• [EXERCISE DIRECTIONS]
Except for the pictures, retype the records that follow exactly.

....

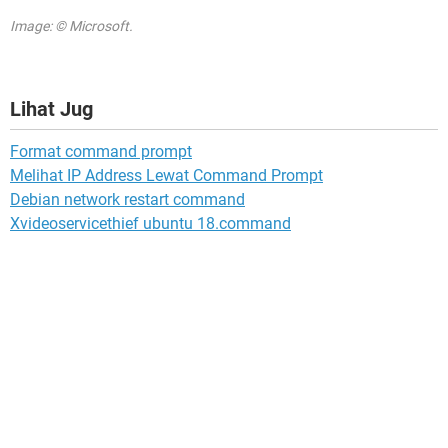
Image: © Microsoft.
Lihat Jug
Format command prompt
Melihat IP Address Lewat Command Prompt
Debian network restart command
Xvideoservicethief ubuntu 18.command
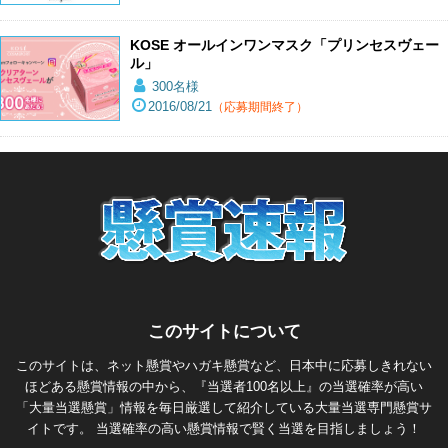
KOSE オールインワンマスク「プリンセスヴェー
ル」
300名様
2016/08/21
（応募期間終了）
このサイトについて
このサイトは、ネット懸賞やハガキ懸賞など、日本中に応募しきれない
ほどある懸賞情報の中から、『当選者100名以上』の当選確率が高い
「大量当選懸賞」情報を毎日厳選して紹介している大量当選専門懸賞サ
イトです。 当選確率の高い懸賞情報で賢く当選を目指しましょう！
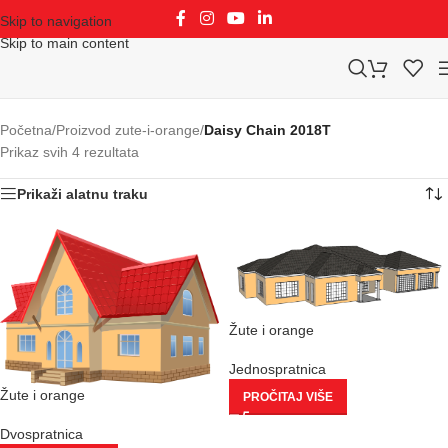
Skip to navigation
Skip to main content
Početna
/
Proizvod zute-i-orange
/
Daisy Chain 2018T
Prikaz svih 4 rezultata
Prikaži alatnu traku
Žute i orange
Jednospratnica
Žute i orange
PROČITAJ VIŠE
Dvospratnica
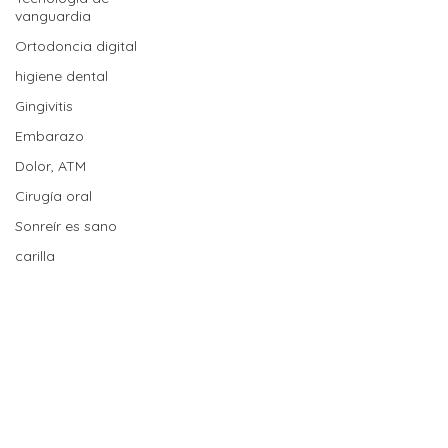
vanguardia
Ortodoncia digital
higiene dental
Gingivitis
Embarazo
Dolor, ATM
Cirugía oral
Sonreír es sano
carilla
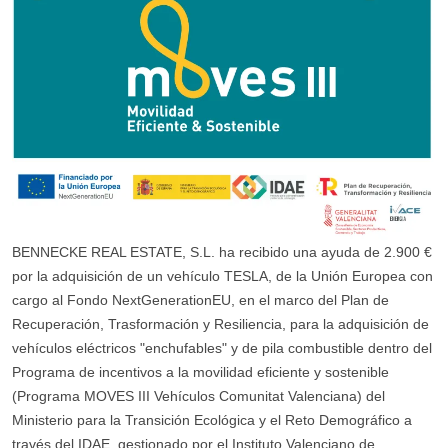
BENNECKE REAL ESTATE, S.L. ha recibido una ayuda de 2.900 €
por la adquisición de un vehículo TESLA, de la Unión Europea con
cargo al Fondo NextGenerationEU, en el marco del Plan de
Recuperación, Trasformación y Resiliencia, para la adquisición de
vehículos eléctricos "enchufables" y de pila combustible dentro del
Programa de incentivos a la movilidad eficiente y sostenible
(Programa MOVES III Vehículos Comunitat Valenciana) del
Ministerio para la Transición Ecológica y el Reto Demográfico a
través del IDAE, gestionado por el Instituto Valenciano de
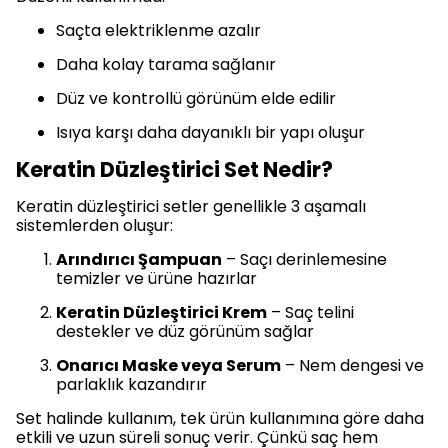
Saçta elektriklenme azalır
Daha kolay tarama sağlanır
Düz ve kontrollü görünüm elde edilir
Isıya karşı daha dayanıklı bir yapı oluşur
Keratin Düzleştirici Set Nedir?
Keratin düzleştirici setler genellikle 3 aşamalı
sistemlerden oluşur:
Arındırıcı Şampuan
– Saçı derinlemesine
temizler ve ürüne hazırlar
Keratin Düzleştirici Krem
– Saç telini
destekler ve düz görünüm sağlar
Onarıcı Maske veya Serum
– Nem dengesi ve
parlaklık kazandırır
Set halinde kullanım, tek ürün kullanımına göre daha
etkili ve uzun süreli sonuç verir. Çünkü saç hem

....

• [SOLVED EXERCISE]
Image: © Microsoft.
Lihat Jug
Format command prompt
Melihat IP Address Lewat Command Prompt
Debian network restart command
Xvideoservicethief ubuntu 18.command
KOSE オールインワンマスク「プリンセスヴェー
ル」
300名様
2016/08/21
（応募期間終了）
このサイトについて
このサイトは、ネット懸賞やハガキ懸賞など、日本中に応募しきれない
ほどある懸賞情報の中から、『当選者100名以上』の当選確率が高い
「大量当選懸賞」情報を毎日厳選して紹介している大量当選専門懸賞サ
イトです。 当選確率の高い懸賞情報で賢く当選を目指しましょう！
Skip to navigation
Skip to main content
Početna
/
Proizvod zute-i-orange
/
Daisy Chain 2018T
Prikaz svih 4 rezultata
Prikaži alatnu traku
Žute i orange
Jednospratnica
Žute i orange
PROČITAJ VIŠE
Dvospratnica
vanguardia
Ortodoncia digital
higiene dental
Gingivitis
Embarazo
Dolor, ATM
Cirugía oral
Sonreír es sano
carilla
BENNECKE REAL ESTATE, S.L. ha recibido una ayuda de 2.900 €
por la adquisición de un vehículo TESLA, de la Unión Europea con
cargo al Fondo NextGenerationEU, en el marco del Plan de
Recuperación, Trasformación y Resiliencia, para la adquisición de
vehículos eléctricos "enchufables" y de pila combustible dentro del
Programa de incentivos a la movilidad eficiente y sostenible
(Programa MOVES III Vehículos Comunitat Valenciana) del
Ministerio para la Transición Ecológica y el Reto Demográfico a
través del IDAE, gestionado por el Instituto Valenciano de
Saçta elektriklenme azalır
Daha kolay tarama sağlanır
Düz ve kontrollü görünüm elde edilir
Isıya karşı daha dayanıklı bir yapı oluşur
Keratin Düzleştirici Set Nedir?
Keratin düzleştirici setler genellikle 3 aşamalı
sistemlerden oluşur:
Arındırıcı Şampuan
– Saçı derinlemesine
temizler ve ürüne hazırlar
Keratin Düzleştirici Krem
– Saç telini
destekler ve düz görünüm sağlar
Onarıcı Maske veya Serum
– Nem dengesi ve
parlaklık kazandırır
Set halinde kullanım, tek ürün kullanımına göre daha
etkili ve uzun süreli sonuç verir. Çünkü saç hem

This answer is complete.